Work item:
Would you filter these records and copy every line that has the word "voor"?
*** Opening Available records ***
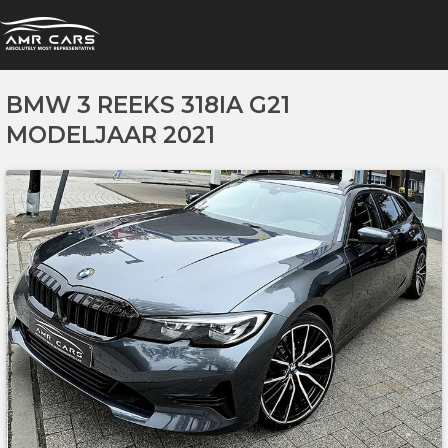
BMW 3 REEKS 318IA G21
MODELJAAR 2021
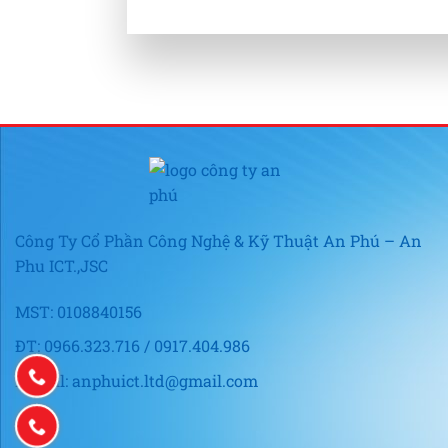
Công Ty Cổ Phần Công Nghệ & Kỹ Thuật An Phú – An
Phu ICT.,JSC
MST: 0108840156
ĐT: 0966.323.716 / 0917.404.986
E-mail: anphuict.ltd@gmail.com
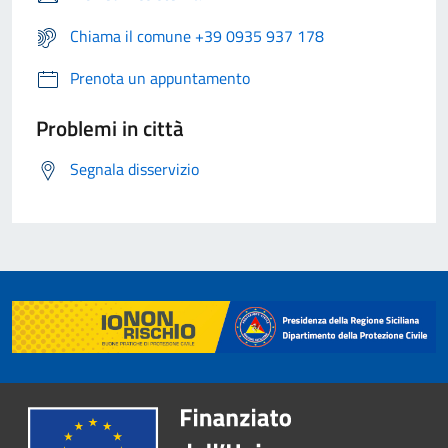
Chiama il comune +39 0935 937 178
Prenota un appuntamento
Problemi in città
Segnala disservizio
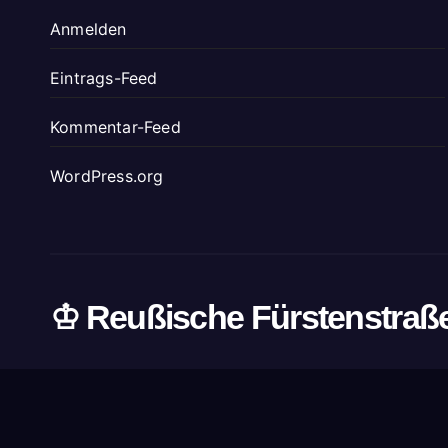
Anmelden
Eintrags-Feed
Kommentar-Feed
WordPress.org
♔ Reußische Fürstenstraß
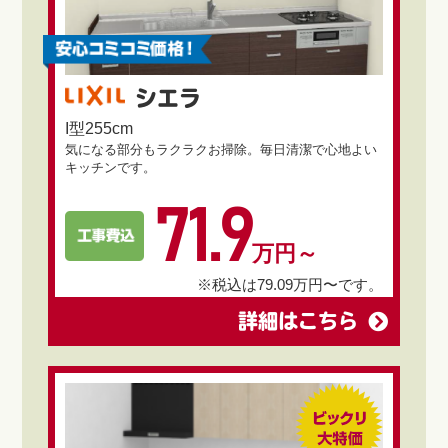
シエラ
I型255cm
気になる部分もラクラクお掃除。毎日清潔で心地よい
キッチンです。
71.9
万円～
※税込は79.09万円〜です。
詳細はこちら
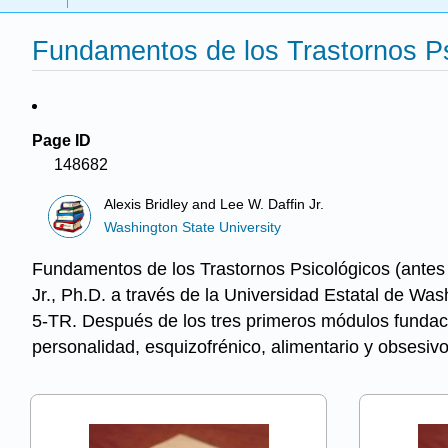
Fundamentos de los Trastornos Psi
Page ID
148682
Alexis Bridley and Lee W. Daffin Jr.
Washington State University
Fundamentos de los Trastornos Psicológicos (antes P
Jr., Ph.D. a través de la Universidad Estatal de Was
5-TR. Después de los tres primeros módulos fundaci
personalidad, esquizofrénico, alimentario y obsesi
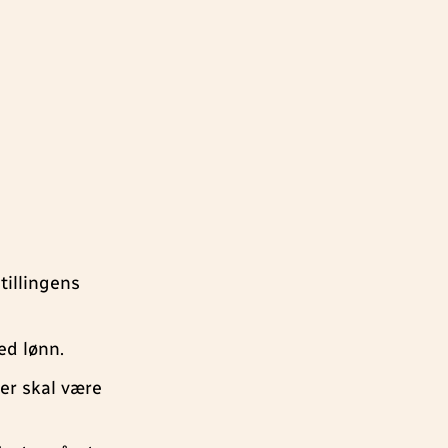
tillingens
ed lønn.
er skal være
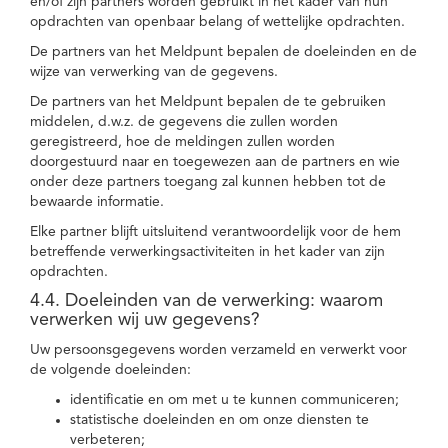
en/of zijn partners worden gebruikt in het kader van hun
opdrachten van openbaar belang of wettelijke opdrachten.
De partners van het Meldpunt bepalen de doeleinden en de
wijze van verwerking van de gegevens.
De partners van het Meldpunt bepalen de te gebruiken
middelen, d.w.z. de gegevens die zullen worden
geregistreerd, hoe de meldingen zullen worden
doorgestuurd naar en toegewezen aan de partners en wie
onder deze partners toegang zal kunnen hebben tot de
bewaarde informatie.
Elke partner blijft uitsluitend verantwoordelijk voor de hem
betreffende verwerkingsactiviteiten in het kader van zijn
opdrachten.
4.4. Doeleinden van de verwerking: waarom
verwerken wij uw gegevens?
Uw persoonsgegevens worden verzameld en verwerkt voor
de volgende doeleinden:
identificatie en om met u te kunnen communiceren;
statistische doeleinden en om onze diensten te
verbeteren;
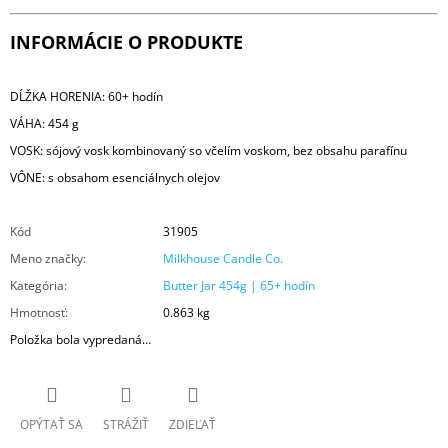
INFORMÁCIE O PRODUKTE
DĹŽKA HORENIA: 60+ hodín
VÁHA: 454 g
VOSK: sójový vosk kombinovaný so včelím voskom, bez obsahu parafínu
VÔNE: s obsahom esenciálnych olejov
Kód
31905
Meno značky
:
Milkhouse Candle Co.
Kategória
:
Butter Jar 454g | 65+ hodín
Hmotnosť
:
0.863 kg
Položka bola vypredaná…
OPÝTAŤ SA
STRÁŽIŤ
ZDIEĽAŤ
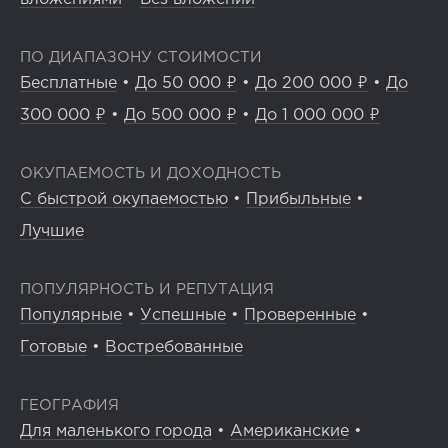
ПО ДИАПАЗОНУ СТОИМОСТИ
Бесплатные
•
До 50 000 ₽
•
До 200 000 ₽
•
До
300 000 ₽
•
До 500 000 ₽
•
До 1 000 000 ₽
ОКУПАЕМОСТЬ И ДОХОДНОСТЬ
С быстрой окупаемостью
•
Прибыльные
•
Лучшие
ПОПУЛЯРНОСТЬ И РЕПУТАЦИЯ
Популярные
•
Успешные
•
Проверенные
•
Готовые
•
Востребованные
ГЕОГРАФИЯ
Для маленького города
•
Американские
•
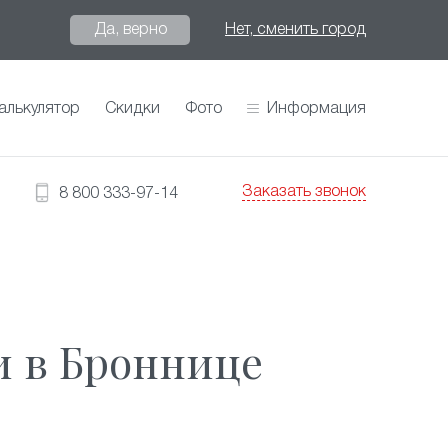
Да, верно
Нет, сменить город
алькулятор
Скидки
Фото
Информация
Заказать звонок
8 800 333-97-14
и в Броннице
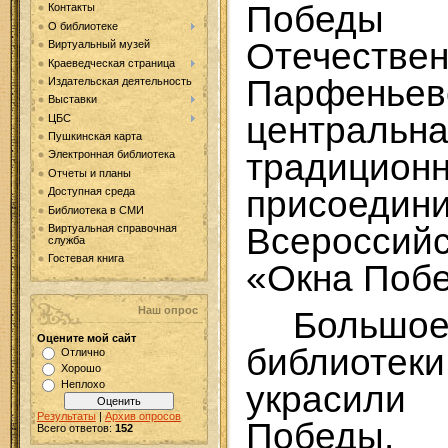
Победы
Контакты
О библиотеке
Отечест
Виртуальный музей
Краеведческая страница
Парфеньев
Издательская деятельность
Выставки
центральн
ЦБС
Пушкинская карта
традицион
Электронная библиотека
Отчеты и планы
присое
Доступная среда
Библиотека в СМИ
Всеросс
Виртуальная справочная
служба
Гостевая книга
«Окна Поб
Наш опрос
Боль
Оцените мой сайт
библиотек
Отлично
Хорошо
Неплохо
украсил
Результаты
|
Архив опросов
Победы.
Всего ответов:
152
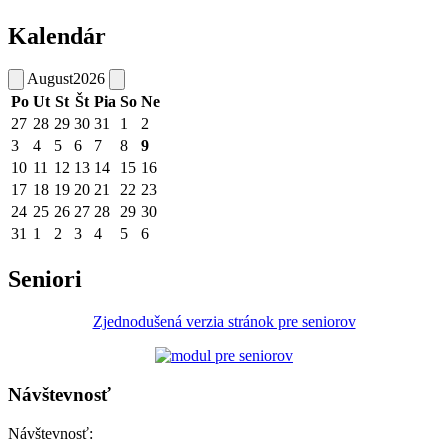
Kalendár
August
2026
Po
Ut
St
Št
Pia
So
Ne
27
28
29
30
31
1
2
3
4
5
6
7
8
9
10
11
12
13
14
15
16
17
18
19
20
21
22
23
24
25
26
27
28
29
30
31
1
2
3
4
5
6
Seniori
Zjednodušená verzia stránok pre seniorov
Návštevnosť
Návštevnosť:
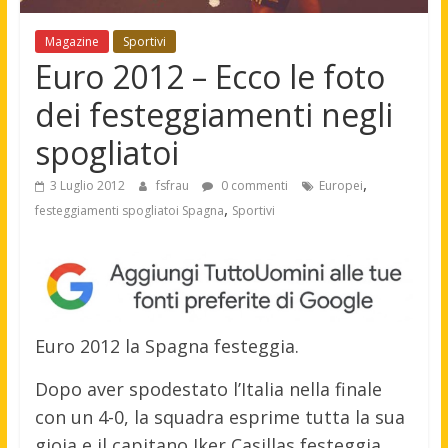
Magazine
Sportivi
Euro 2012 – Ecco le foto
dei festeggiamenti negli
spogliatoi
,
3 Luglio 2012
fsfrau
0 commenti
Europei
,
festeggiamenti spogliatoi Spagna
Sportivi
Euro 2012 la Spagna festeggia.
Dopo aver spodestato l’Italia nella finale
con un 4-0, la squadra esprime tutta la sua
gioia e il capitano Iker Casillas festeggia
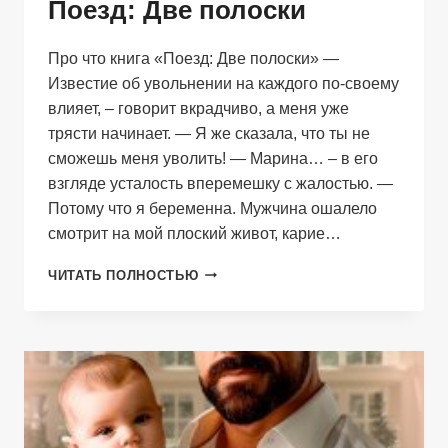
Поезд: Две полоски
Про что книга «Поезд: Две полоски» —
Известие об увольнении на каждого по-своему
влияет, – говорит вкрадчиво, а меня уже
трясти начинает. — Я же сказала, что ты не
сможешь меня уволить! — Марина… – в его
взгляде усталость вперемешку с жалостью. —
Потому что я беременна. Мужчина ошалело
смотрит на мой плоский живот, карие…
ПОЕЗД:
ЧИТАТЬ ПОЛНОСТЬЮ
ДВЕ
ПОЛОСКИ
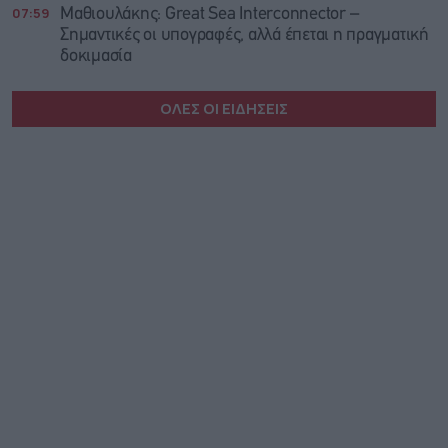
07:59
Μαθιουλάκης: Great Sea Interconnector –
Σημαντικές οι υπογραφές, αλλά έπεται η πραγματική
δοκιμασία
ΟΛΕΣ ΟΙ ΕΙΔΗΣΕΙΣ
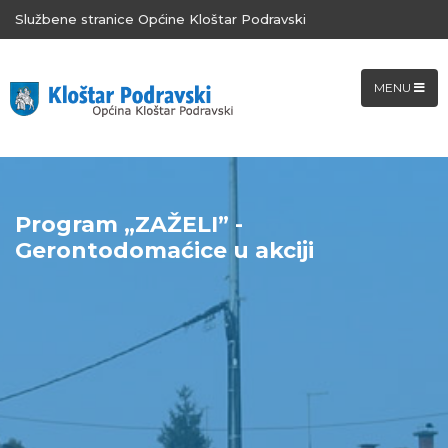
Službene stranice Općine Kloštar Podravski
MENU
Program „ZAŽELI” -
Gerontodomaćice u akciji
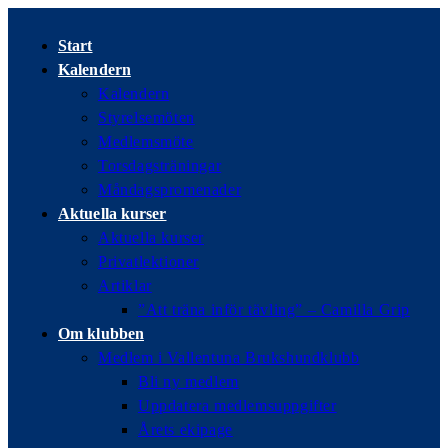
Hoppa
till
Start
innehållet
Kalendern
Kalendern
Styrelsemöten
Medlemsmöte
Torsdagsträningar
Måndagspromenader
Aktuella kurser
Aktuella kurser
Privatlektioner
Artiklar
”Att träna inför tävling” – Camilla Grip
Om klubben
Medlem i Vallentuna Brukshundklubb
Bli ny medlem
Uppdatera medlemsuppgifter
Årets ekipage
*** Closing Available records ***
Worked solution:
Elke partner blijft uitsluitend verantwoordelijk voor de hem
Uw persoonsgegevens worden verzameld en verwerkt voor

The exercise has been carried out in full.